Land Rover has released the first photos of what it says is an all-new 2013 Range Rover. The fourth generation version drops its steel body for an all-aluminum monocoque design that is somewhat lighter. The upshot is vehicle weight savings of about 700 pounds on what will remain about a 5,000 pound (or more) SUV in its two V8-powered U.S. versions.
Currently the $80,000-$100,000 sport ute is rated by the EPA at 12 mpg city, 18 highway and 14 mpg combined, which is at the lower end of the class and requires a 28-gallon tank of premium fuel to provide a decent range.
The new Range Rover was designed at Land Rover’s development centers in the United Kingdom and will be produced at a new manufacturing facility at Solihull, United Kingdom, which is said to use the latest aluminum construction technologies. Exterior styling appears mildly tweaked, with most of the effort apparently devoted to improving fuel economy.

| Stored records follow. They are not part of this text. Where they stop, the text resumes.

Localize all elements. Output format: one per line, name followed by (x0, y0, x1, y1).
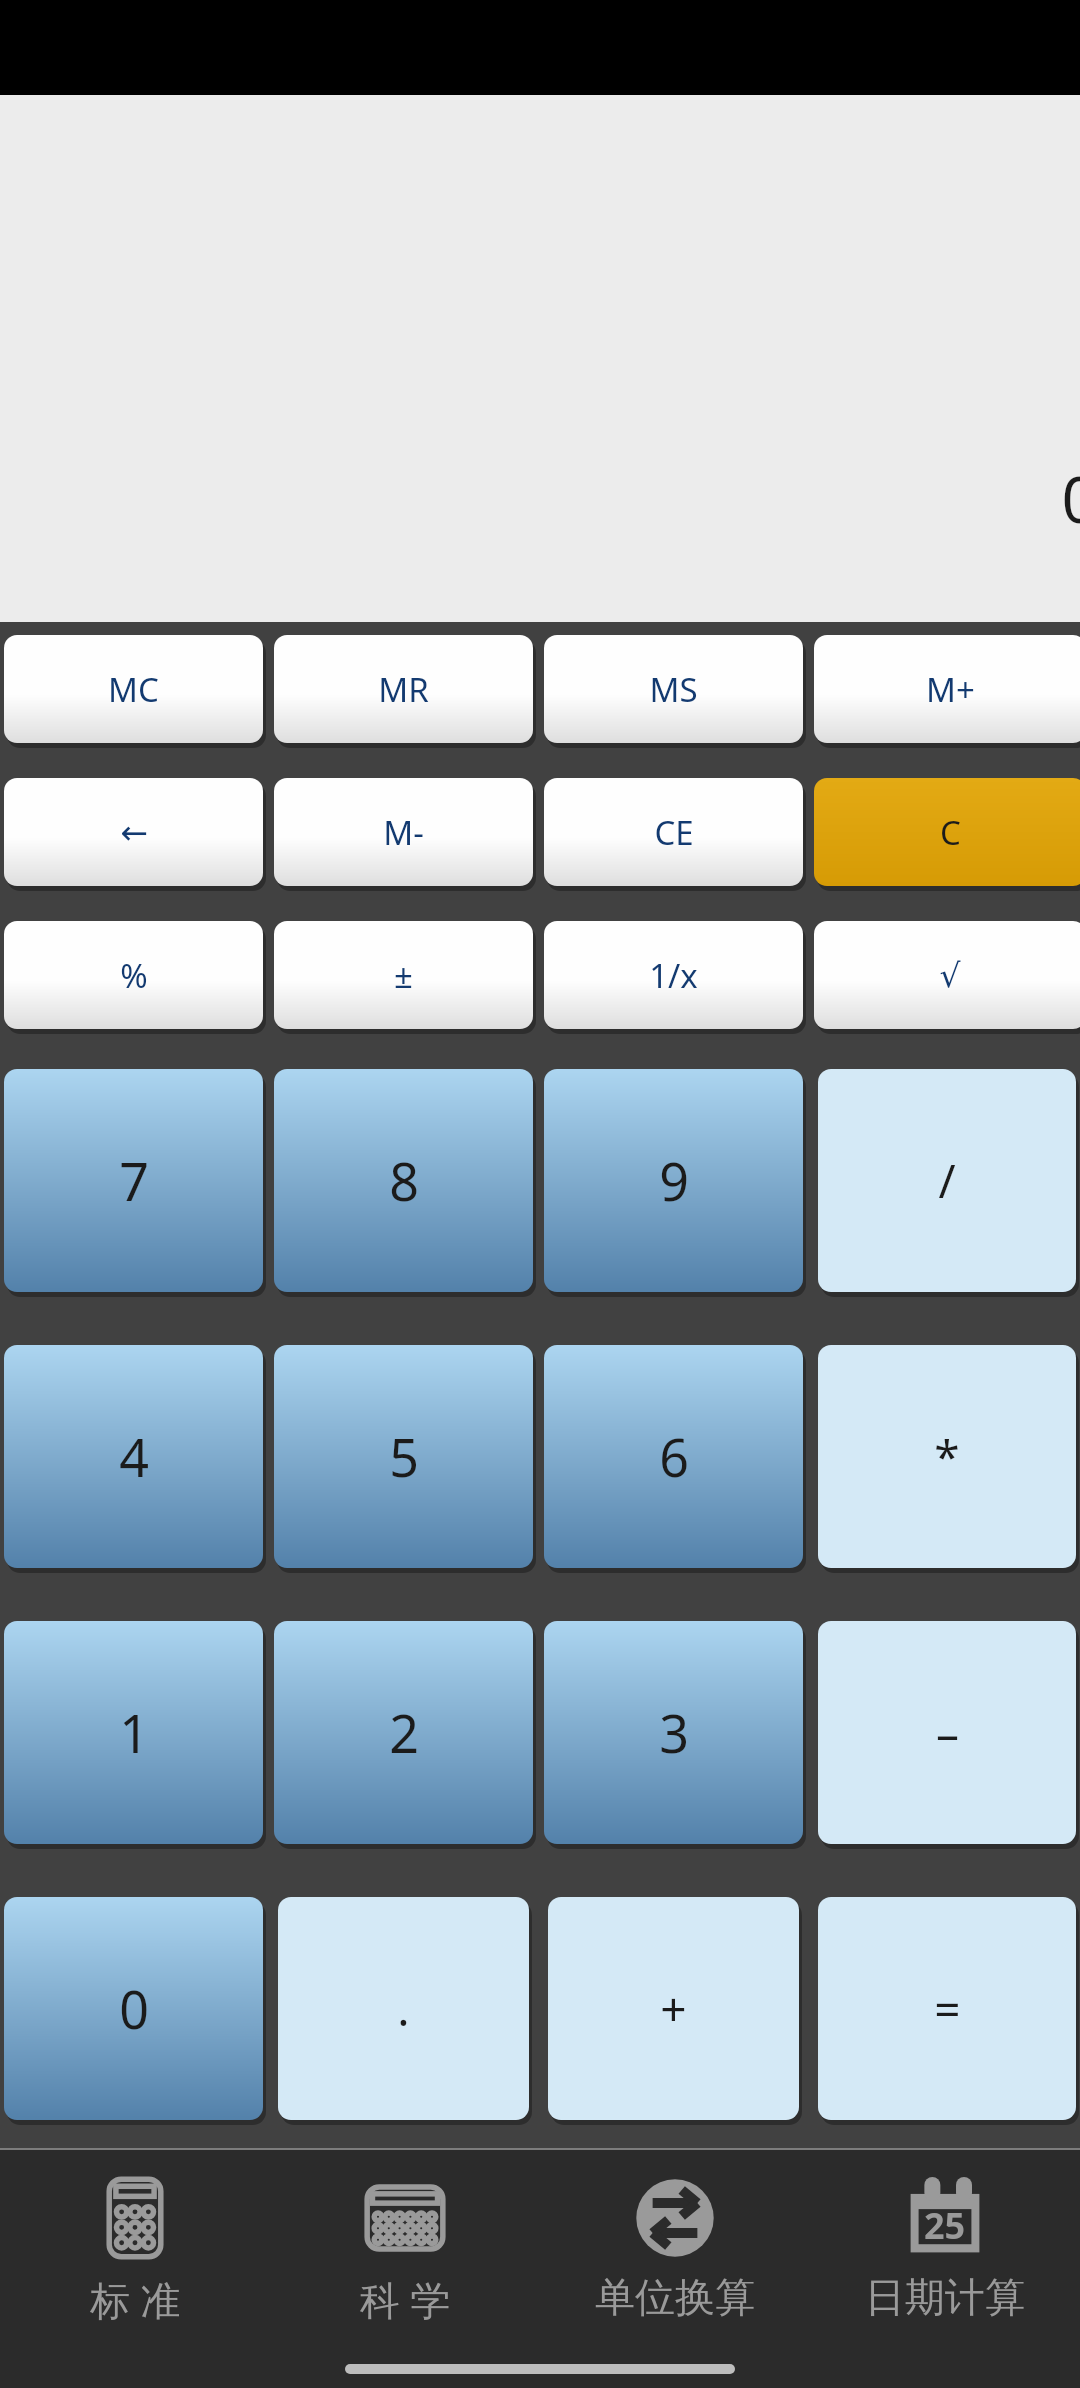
staticText: . (397, 1977, 410, 2040)
button[interactable]: Standard calculator (0, 2148, 270, 2388)
staticText: 9 (659, 1145, 689, 1216)
button[interactable]: Unit conversion (540, 2148, 810, 2388)
button[interactable]: Memory recall (274, 635, 533, 743)
staticText: MC (108, 667, 159, 712)
staticText: 2 (389, 1697, 419, 1768)
staticText: ± (394, 953, 413, 998)
button[interactable]: Add (548, 1897, 799, 2120)
button[interactable]: Square root (814, 921, 1080, 1029)
button[interactable]: 3 (544, 1621, 803, 1844)
staticText: – (936, 1701, 959, 1764)
button[interactable]: Memory clear (4, 635, 263, 743)
staticText: + (660, 1977, 687, 2040)
button[interactable]: 5 (274, 1345, 533, 1568)
button[interactable]: 0 (4, 1897, 263, 2120)
button[interactable]: Date calculation (810, 2148, 1080, 2388)
button[interactable]: Scientific calculator (270, 2148, 540, 2388)
staticText: / (938, 1149, 956, 1212)
button[interactable]: Plus minus (274, 921, 533, 1029)
staticText: 0 (1061, 455, 1080, 542)
button[interactable]: Clear (814, 778, 1080, 886)
staticText: 5 (389, 1421, 419, 1492)
button[interactable]: 9 (544, 1069, 803, 1292)
staticText: * (934, 1425, 960, 1488)
staticText: 6 (659, 1421, 689, 1492)
staticText: 4 (119, 1421, 149, 1492)
staticText: MR (378, 667, 429, 712)
button[interactable]: Subtract (818, 1621, 1076, 1844)
staticText: 1 (119, 1697, 149, 1768)
button[interactable]: Equals (818, 1897, 1076, 2120)
staticText: M+ (926, 667, 975, 712)
button[interactable]: 4 (4, 1345, 263, 1568)
staticText: 1/x (649, 953, 698, 998)
button[interactable]: Clear entry (544, 778, 803, 886)
staticText: = (934, 1977, 961, 2040)
staticText: √ (939, 956, 961, 994)
staticText: 25 (924, 2201, 966, 2250)
staticText: 日期计算 (865, 2272, 1025, 2322)
button[interactable]: 8 (274, 1069, 533, 1292)
staticText: M- (383, 810, 424, 855)
button[interactable]: 2 (274, 1621, 533, 1844)
staticText: C (940, 810, 961, 855)
button[interactable]: Multiply (818, 1345, 1076, 1568)
staticText: ← (120, 813, 148, 851)
staticText: 3 (659, 1697, 689, 1768)
button[interactable]: Divide (818, 1069, 1076, 1292)
staticText: MS (649, 667, 698, 712)
staticText: 科 学 (360, 2272, 451, 2327)
staticText: CE (654, 810, 694, 855)
button[interactable]: Memory add (814, 635, 1080, 743)
button[interactable]: 7 (4, 1069, 263, 1292)
staticText: % (120, 953, 148, 998)
button[interactable]: Memory store (544, 635, 803, 743)
staticText: 标 准 (90, 2272, 181, 2327)
button[interactable]: 1 (4, 1621, 263, 1844)
button[interactable]: Memory subtract (274, 778, 533, 886)
staticText: 0 (119, 1973, 149, 2044)
button[interactable]: Percent (4, 921, 263, 1029)
staticText: 7 (119, 1145, 149, 1216)
staticText: 8 (389, 1145, 419, 1216)
button[interactable]: Backspace (4, 778, 263, 886)
button[interactable]: Decimal point (278, 1897, 529, 2120)
button[interactable]: 6 (544, 1345, 803, 1568)
staticText: 单位换算 (595, 2272, 755, 2322)
button[interactable]: Reciprocal (544, 921, 803, 1029)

Along with the aluminum body, new aluminum front and rear chassis sub-frames have been developed and paired with a re-tuned air suspension. The plush ride has been retained it’s claimed, while the vehicle’s handling and agility have been increased.
The new Range Rover will be available in over 160 markets worldwide, with North American customer deliveries scheduled to start in December 2012. Year-to-date Land Rover has sold 24,000 SUVs in the U.S. most of them smaller more efficient models.